Task instructions: Below are records to be reproduced exactly and in full.

Records supplied:
■ ■ ■ ■ ■ ■ ■

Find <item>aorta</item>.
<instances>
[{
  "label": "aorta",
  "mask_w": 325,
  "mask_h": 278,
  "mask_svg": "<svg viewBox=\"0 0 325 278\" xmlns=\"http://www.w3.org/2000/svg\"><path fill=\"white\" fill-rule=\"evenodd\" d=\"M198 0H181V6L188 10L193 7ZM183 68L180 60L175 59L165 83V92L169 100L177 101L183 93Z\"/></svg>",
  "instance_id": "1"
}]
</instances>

■ ■ ■ ■ ■ ■ ■

The answer:
Find <item>aorta</item>.
<instances>
[{
  "label": "aorta",
  "mask_w": 325,
  "mask_h": 278,
  "mask_svg": "<svg viewBox=\"0 0 325 278\" xmlns=\"http://www.w3.org/2000/svg\"><path fill=\"white\" fill-rule=\"evenodd\" d=\"M198 0H181V6L188 10L193 7ZM183 68L180 60L175 59L165 83V92L169 100L177 101L183 93Z\"/></svg>",
  "instance_id": "1"
}]
</instances>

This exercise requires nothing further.